Your assignment
Go to the line with "espulsione di Milenkovic, due" in the material below and copy from there through the line with "information service.", exactly. Pictures are not copied.

Records supplied
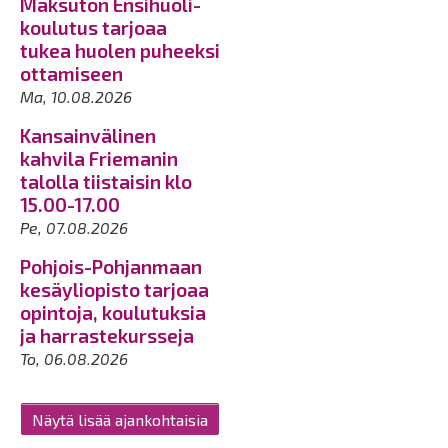
Maksuton Ensihuoli-
koulutus tarjoaa
tukea huolen puheeksi
ottamiseen
Ma, 10.08.2026
Kansainvälinen
kahvila Friemanin
talolla tiistaisin klo
15.00-17.00
Pe, 07.08.2026
Pohjois-Pohjanmaan
kesäyliopisto tarjoaa
opintoja, koulutuksia
ja harrastekursseja
To, 06.08.2026
Näytä lisää ajankohtaisia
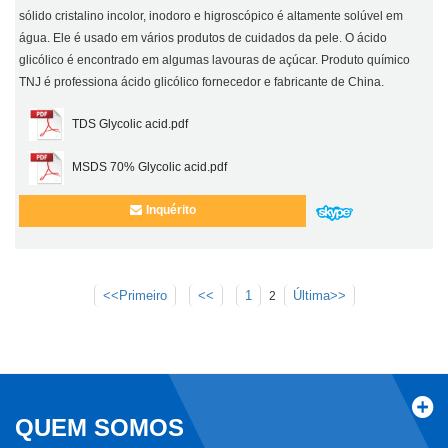
sólido cristalino incolor, inodoro e higroscópico é altamente solúvel em
água. Ele é usado em vários produtos de cuidados da pele. O ácido
glicólico é encontrado em algumas lavouras de açúcar. Produto químico
TNJ é professiona ácido glicólico fornecedor e fabricante de China.
TDS Glycolic acid.pdf
MSDS 70% Glycolic acid.pdf
Inquérito
<<Primeiro
<<
1
Última>>
2
QUEM SOMOS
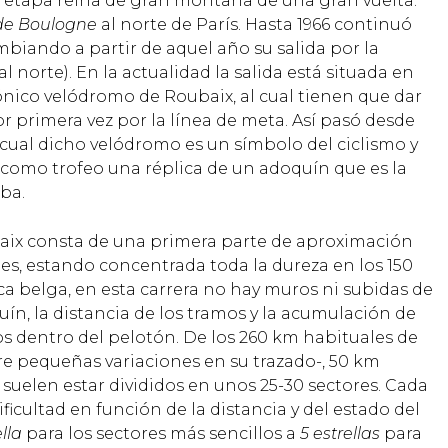
er etapa reina de gran montaña de una gran vuelta.
de Boulogne
al norte de París. Hasta 1966 continuó
mbiando a partir de aquel año su salida por la
l norte). En la actualidad la salida está situada en
cónico velódromo de Roubaix, al cual tienen que dar
r primera vez por la línea de meta. Así pasó desde
 cual dicho velódromo es un símbolo del ciclismo y
e como trofeo una réplica de un adoquín que es la
eba.
ubaix consta de una primera parte de aproximación
les, estando concentrada toda la dureza en los 150
sica belga, en esta carrera no hay muros ni subidas de
uín, la distancia de los tramos y la acumulación de
os dentro del pelotón. De los 260 km habituales de
re pequeñas variaciones en su trazado-, 50 km
 suelen estar divididos en unos 25-30 sectores. Cada
ficultad en función de la distancia y del estado del
ella
para los sectores más sencillos a
5 estrellas
para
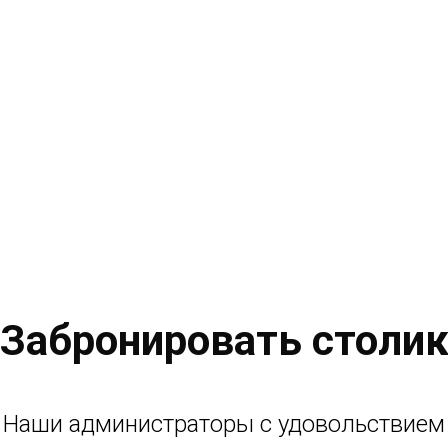
Забронировать столи
Наши администраторы с удовольствием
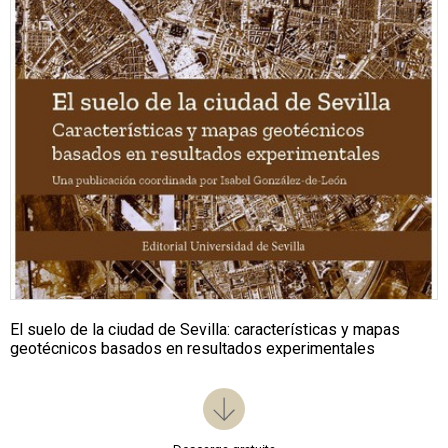
El suelo de la ciudad de Sevilla: características y mapas
geotécnicos basados en resultados experimentales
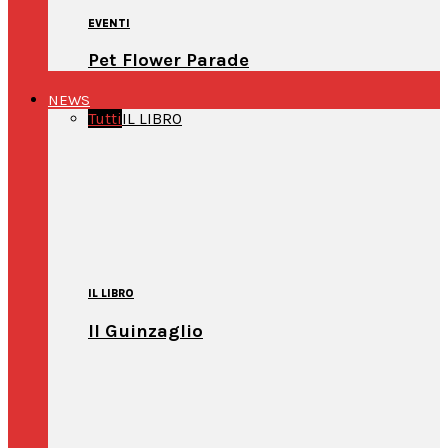
EVENTI
Pet Flower Parade
NEWS
Tutti
IL LIBRO
IL LIBRO
Il Guinzaglio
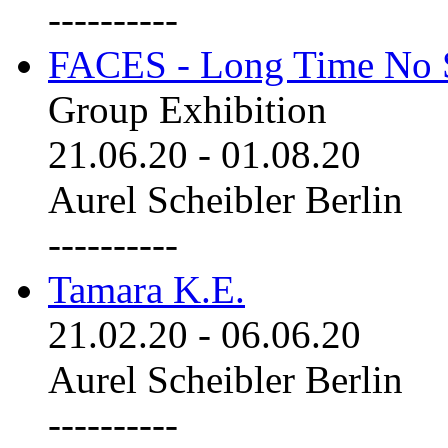
----------
FACES - Long Time No 
Group Exhibition
21.06.20
-
01.08.20
Aurel Scheibler Berlin
----------
Tamara K.E.
21.02.20
-
06.06.20
Aurel Scheibler Berlin
----------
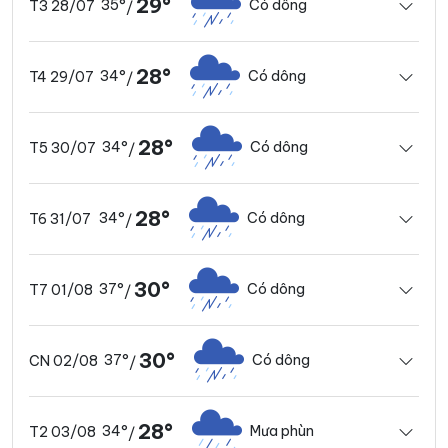
29°
35°
Có dông
T3 28/07
/
28°
34°
Có dông
T4 29/07
/
28°
34°
Có dông
T5 30/07
/
28°
34°
Có dông
T6 31/07
/
30°
37°
Có dông
T7 01/08
/
30°
37°
Có dông
CN 02/08
/
28°
34°
Mưa phùn
T2 03/08
/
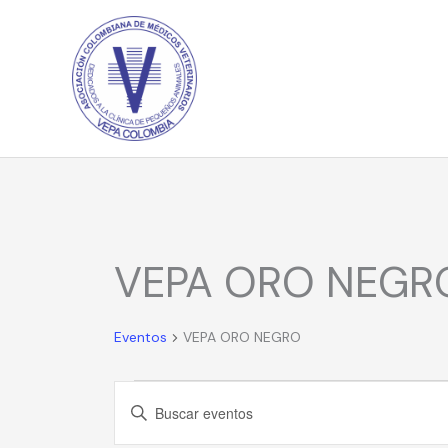
Ir
al
contenido
VEPA ORO NEGR
Eventos
for
mayo
Eventos
VEPA ORO NEGRO
13,
2026
Navegación
Introduce
de
la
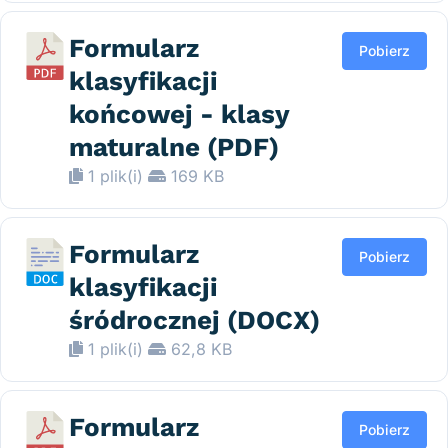
Formularz
Pobierz
klasyfikacji
końcowej - klasy
maturalne (PDF)
1 plik(i)
169 KB
Formularz
Pobierz
klasyfikacji
śródrocznej (DOCX)
1 plik(i)
62,8 KB
Formularz
Pobierz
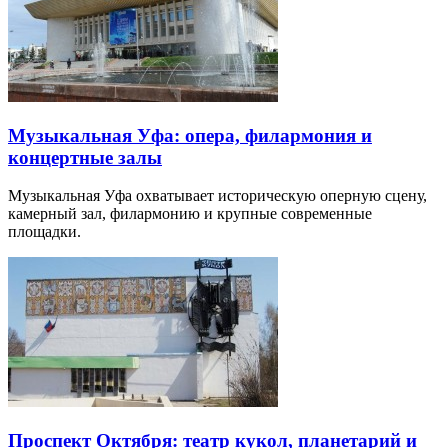
Музыкальная Уфа: опера, филармония и
концертные залы
Музыкальная Уфа охватывает историческую оперную сцену,
камерный зал, филармонию и крупные современные
площадки.
Проспект Октября: театр кукол, планетарий и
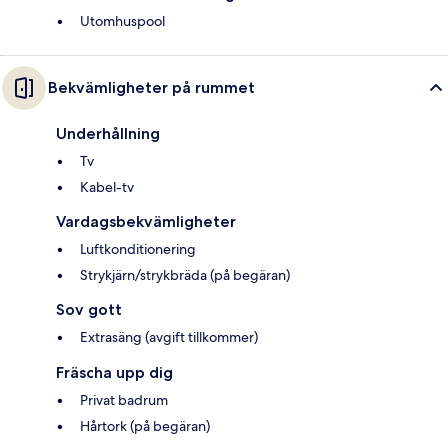
Utomhuspool
Bekvämligheter på rummet
Underhållning
Tv
Kabel-tv
Vardagsbekvämligheter
Luftkonditionering
Strykjärn/strykbräda (på begäran)
Sov gott
Extrasäng (avgift tillkommer)
Fräscha upp dig
Privat badrum
Hårtork (på begäran)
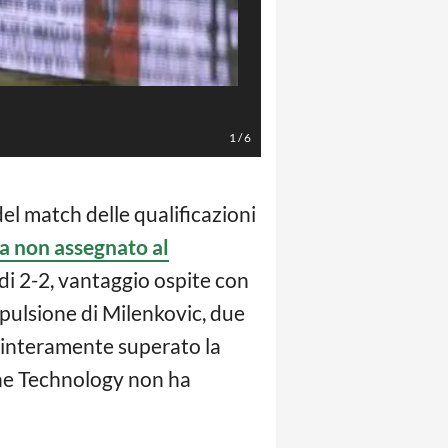
Foto di Andrej Cukic / Ansa
1
/
6
 del match delle qualificazioni
a non assegnato al
o di 2-2, vantaggio ospite con
espulsione di Milenkovic, due
ha interamente superato la
Line Technology non ha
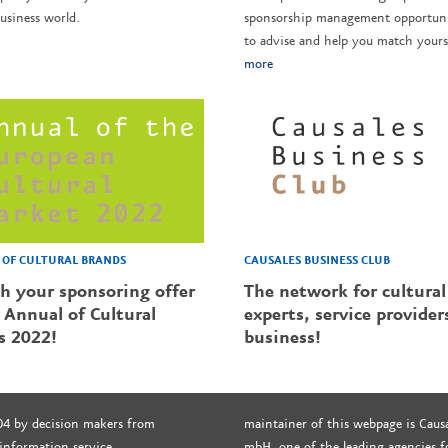
usiness world.
sponsorship management opportunit
to advise and help you match yourse
more
CAUSALES BUSINESS CLUB
OF CULTURAL BRANDS
The network for cultural
sh your sponsoring offer
experts, service provider
 Annual of Cultural
business!
s 2022!
04 by decision makers from
maintainer of this webpage is Causa
 information service.
mbH, one of the leading agencies fo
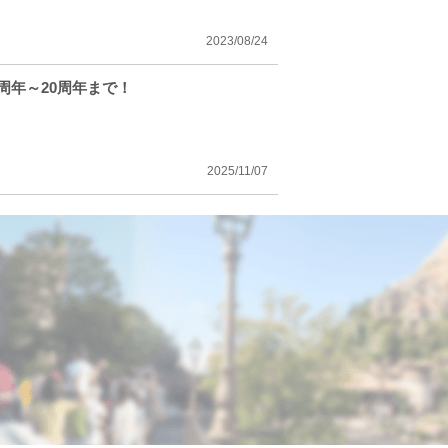
2023/08/24
周年～20周年まで！
2025/11/07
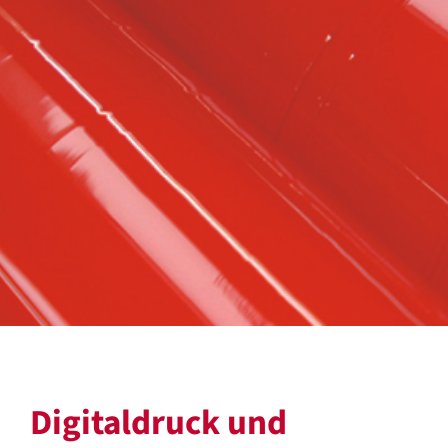
Digitaldruck und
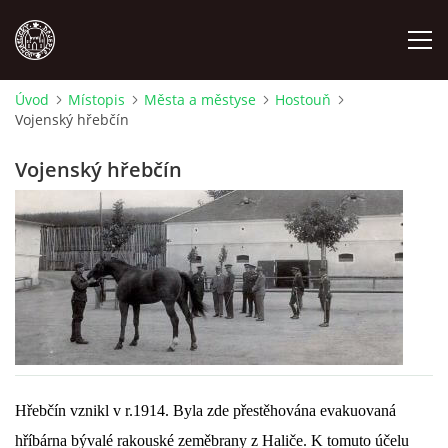
Úvod
Místopis
Města a městyse
Hostouň
Vojenský hřebčín
MÍSTOPIS
Vojenský hřebčín
NÁRODOPIS
OSOBNOSTI
OSTATNÍ
ODKAZY
Hřebčín vznikl v r.1914. Byla zde přestěhována evakuovaná
O NÁS
hříbárna bývalé rakouské zeměbrany z Haliče. K tomuto účelu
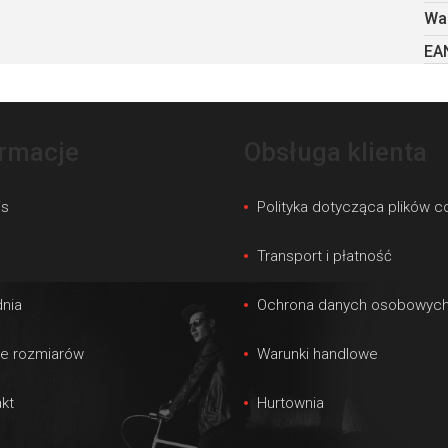
Wa
EA
ormacje
Obsługa klienta
is
Polityka dotycząca plików c
s
Transport i płatność
nia
Ochrona danych osobowyc
le rozmiarów
Warunki handlowe
kt
Hurtownia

Problem solution
espulsione di Milenkovic, due
ha interamente superato la
Line Technology non ha
usiness world.
sponsorship management opportunit
to advise and help you match yourse
more
CAUSALES BUSINESS CLUB
OF CULTURAL BRANDS
The network for cultural
sh your sponsoring offer
experts, service provider
 Annual of Cultural
business!
s 2022!
04 by decision makers from
maintainer of this webpage is Causa
 information service.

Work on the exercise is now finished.